My Child's Teacher Could Be Deemed Failing BUT My Daughter Passed.

Measuring growth is a statistical nightmare on the new CCSS tests.

I believe that student growth is defined as successfully meeting educational requirements from one year to the next. That means, to me, that MY CHILD’S TEACHER WAS SUCCESSFUL if my child has successfully completed the material in grade 4 and then successfully completed new material in grade 5. In the world according to Beth, if my child scores an 81 in 4th grade and an 80 in 5th grade she has still grown because the 5th grade material was new and appropriately harder.  Please note, I was comparing her grade to her grade to show the effectiveness of her teacher because THAT MAKES SENSE.

If only that were true, but it is not. According to NYSED growth model, the state compares my child with other children who have similar characteristics (disabilities, socio-economic status, prior test scores). The state then compares how well my child did compared to the other children on the next year’s test. Growth is shown only if my child’s test score is higher than the test scores of a certain percentage of the other cohort student test scores. My daughter was proficient last year in ELA and Math.
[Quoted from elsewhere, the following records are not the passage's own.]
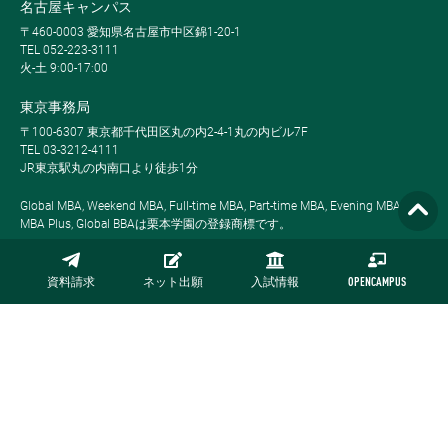
名古屋キャンパス
〒460-0003 愛知県名古屋市中区錦1-20-1
TEL 052-223-3111
火-土 9:00-17:00
東京事務局
〒100-6307 東京都千代田区丸の内2-4-1丸の内ビル7F
TEL 03-3212-4111
JR東京駅丸の内南口より徒歩1分
Global MBA, Weekend MBA, Full-time MBA, Part-time MBA, Evening MBA,
MBA Plus, Global BBAは栗本学園の登録商標です。
資料請求
ネット出願
入試情報
OPENCAMPUS
サイトマップ
プライバシーポリシー
採用情報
If she is STILL proficient, but her individual score is not as high as the other cohort students’ scores, THEN HER TEACHER IS SEEN AS NOT EFFECTIVE for my child. 

Let’s recap. My child was proficient- met the standards, passed the test; whatever you want to call it- but her teacher supposedly failed her, he was not effective since her score was not higher than the scores of other children who got the same score the year before. My daughter is still on target to be 'college and career ready' but her teacher could be fired.